The new search is backed by Secretary of State Hillary Clinton and funded by the Discovery Channel and is planned to coincide with the 75th anniversary of her disappearance. Scientists will use high-tech underwater vehicles to search for remains of Earhart and her plane near the remote island of Nikumaroro; a location researchers say is close to where Earhart’s plane went down.

And while new interest in Amelia Earhart’s disappearance has resurfaced as of late, Dorothy Cochrane, a curator at the National Air and Space Museum says “Lady Lindy’s” legacy has always held a place in the Smithsonian Institution.

“Everybody has a theory, some more serious than others, but it’s still the greatest mystery of the 20th century,” she says, “and looks like it’s heading into the 21st century.”

In fact, there are several artifacts from Earhart on permanent display at the National Air and Space Museum and at the Steven F. Udvar Hazy Center. And this June, “One Life: Amelia Earhart,” a new exhibit will open at the National Portrait Gallery.

“People come and the first thing they see is her bright, red airplane,” Cochrane says. “And they can say, ‘That’s Amelia Earhart’s airplane.

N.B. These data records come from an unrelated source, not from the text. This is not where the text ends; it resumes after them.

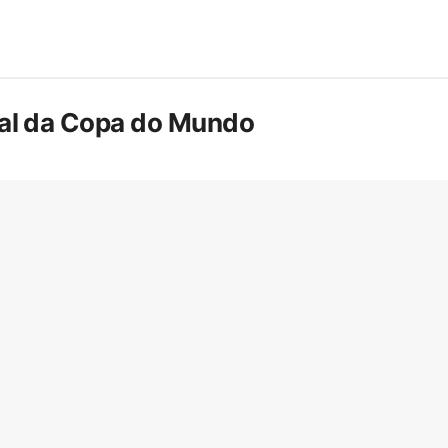
inal da Copa do Mundo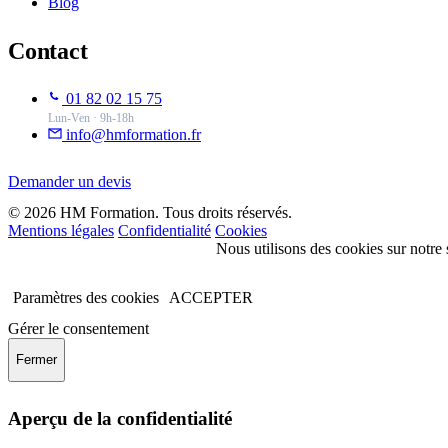
Blog
Contact
01 82 02 15 75
Lun-Ven · 9h-18h
info@hmformation.fr
Demander un devis
© 2026 HM Formation. Tous droits réservés.
Mentions légales
Confidentialité
Cookies
Nous utilisons des cookies sur notre 
Paramètres des cookies
ACCEPTER
Gérer le consentement
Fermer
Aperçu de la confidentialité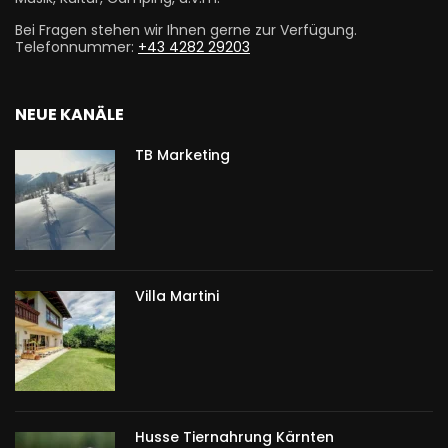
Bei Fragen stehen wir Ihnen gerne zur Verfügung.
Telefonnummer:
+43 4282 29203
NEUE KANÄLE
TB Marketing
Villa Martini
Husse Tiernahrung Kärnten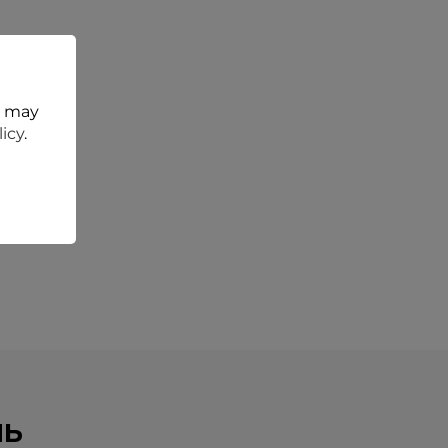
t may
licy
.
НЬ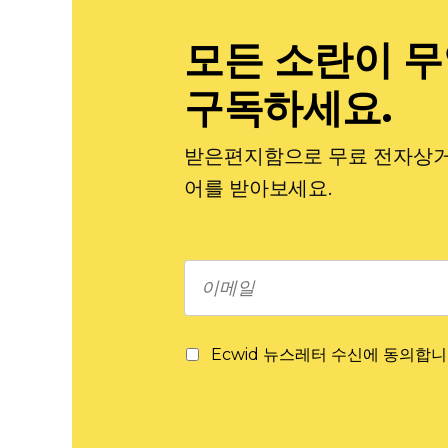
모든 소란이 
구독하세요.
받은편지함으로 무료 전자상거래
어를 받아보세요.
Ecwid 뉴스레터 수신에 동의합니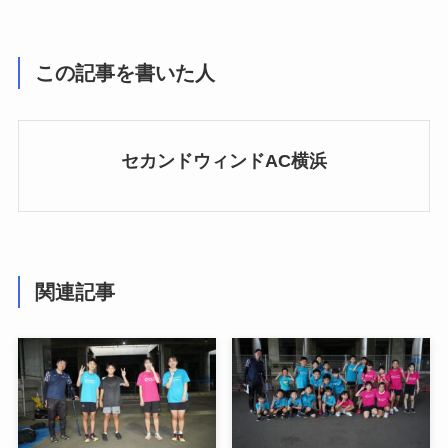
この記事を書いた人
セカンドウィンドAC横浜
関連記事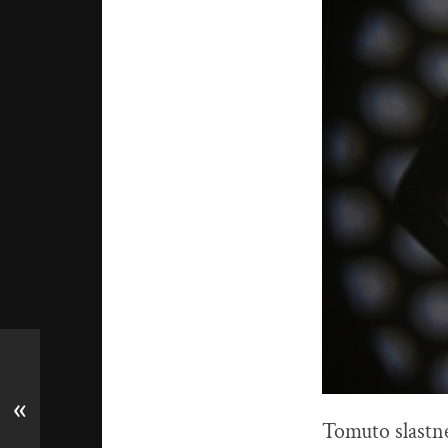
«
Tomuto slastné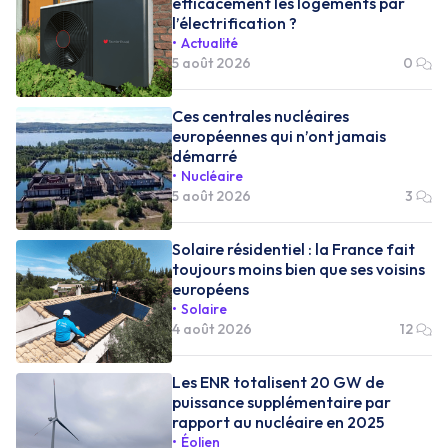
efficacement les logements par
l’électrification ?
Actualité
5 août 2026
0
Ces centrales nucléaires
européennes qui n’ont jamais
démarré
Nucléaire
5 août 2026
3
Solaire résidentiel : la France fait
toujours moins bien que ses voisins
européens
Solaire
4 août 2026
12
Les ENR totalisent 20 GW de
puissance supplémentaire par
rapport au nucléaire en 2025
Éolien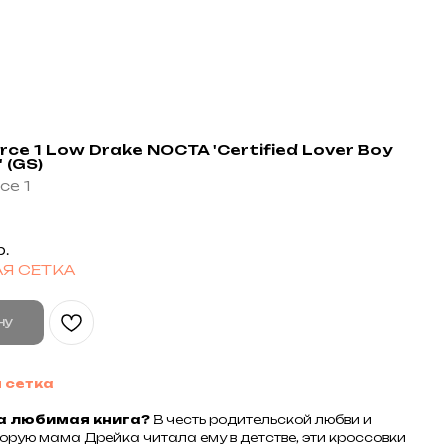
orce 1 Low Drake NOCTA 'Certified Lover Boy
 (GS)
ce 1
р.
Я СЕТКА
ну
 сетка
а любимая книга?
В честь родительской любви и
торую мама Дрейка читала ему в детстве, эти кроссовки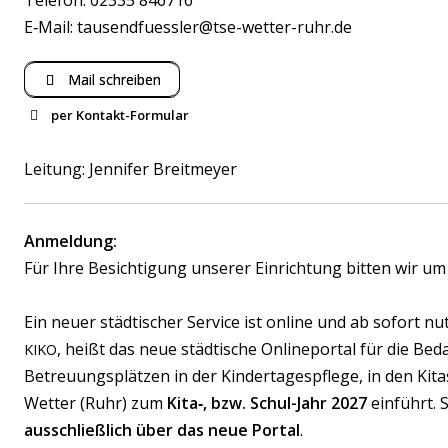
Telefon: 02335 846716
E‑Mail:
tausendfuessler@tse-wetter-ruhr.de
Mail schreiben
per Kontakt-Formular
Name
Leitung: Jennifer Breitmeyer
E‑Mail
Anmeldung:
Für Ihre Besichtigung unserer Einrichtung bitten wir u
Betreff
Ein neuer städtischer Service ist online und ab sofort nu
, heißt das neue städtische Onlineportal für die Be
KIKO
Betreuungsplätzen in der Kindertagespflege, in den Kita
Wetter (Ruhr) zum
8 + 1 =
Kita‑, bzw. Schul-Jahr 2027
einführt. 
ausschließlich über das neue Portal
.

Inside that machine is where she became the first woman to fly nonstop across the Atlantic Ocean.’”

The Smithsonian Institution is home to countless artifacts from Earhart’s life: her flying leather jacket—the quintessential part of a pilot’s outfit, some of the books she wrote after she completed her flights, a radio she used in her first voyage over the Pacific.

The Udvar Hazy Center goes further—housing a flight-suit of hers, a menu from one of the various dinners she attended after completing a mission—even a pair of scissors used to cut her hair. Cochrane says by displaying these items and telling Earhart’s story the Smithsonian Institution has kept her alive.

“These are things that Amelia Earhart touched—she tuned this radio when she was flying from Hawaii to California,” Cochrane says. “These are tangible pieces of history that relate to this marvelous woman and what she did for aviation.”

The new exhibit at the Portrait Gallery delves into the life of “Lady Lindy” beyond aviation, providing examples of her work as a champion for women’s rights. In this one-room display, her biography is told through a series of portraits and a small collection of items—her pilot’s license, the first earned by a woman, a leather flying helmet and smelling salts.

Earhart founded a pilot program for women called, the Ninety-Nines, (to represent the 99 women who were its first members) and served as a faculty member at Purdue as a women’s career counselor and an adviser in aeronautics. She also served as the aviation editor for Cosmopolitan and encouraged other women to learn to fly urging mothers to allow their daughters to take lessons—a radical suggestion for a woman growing up in the 1920s and 1930s.

“She’s really the epitome of the modern woman of that era, making up her own career and her own mind. That’s what we try to portray here,” Cochrane says. “If her plane were found, it wouldn’t change our story, but it certainly would bring closure to hers.”

“One Life: Amelia Earhart” will be at the Portrait Gallery, June 29, 2012 through May 27, 2013.

Update: Amelia Earhart was not the first women to earn a pilot’s license. That distinction goes to Raymonde de Laroche of France, who received her license in 1910.